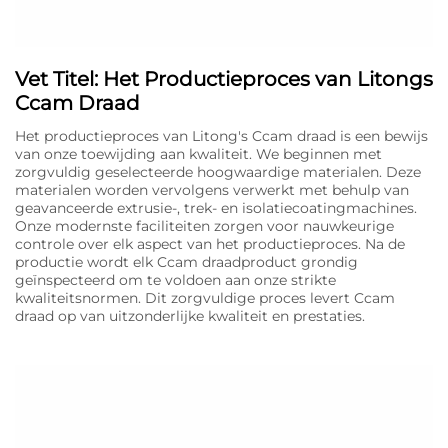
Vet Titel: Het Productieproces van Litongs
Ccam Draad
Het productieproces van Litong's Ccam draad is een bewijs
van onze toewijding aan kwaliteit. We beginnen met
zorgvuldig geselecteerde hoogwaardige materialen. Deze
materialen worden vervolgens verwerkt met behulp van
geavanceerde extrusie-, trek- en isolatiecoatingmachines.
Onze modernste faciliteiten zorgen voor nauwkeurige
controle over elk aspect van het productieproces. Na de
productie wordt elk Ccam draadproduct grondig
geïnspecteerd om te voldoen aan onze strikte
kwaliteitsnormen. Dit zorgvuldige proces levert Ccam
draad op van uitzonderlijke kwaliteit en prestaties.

...

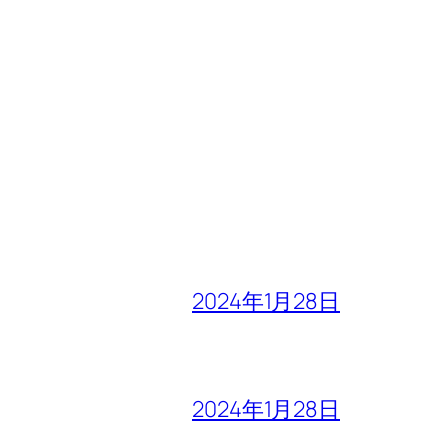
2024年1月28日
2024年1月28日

To do — Go through the records. Copy each line where "Ccam" appears.

Your response —
Ccam Draad
Het productieproces van Litong's Ccam draad is een bewijs
productie wordt elk Ccam draadproduct grondig
kwaliteitsnormen. Dit zorgvuldige proces levert Ccam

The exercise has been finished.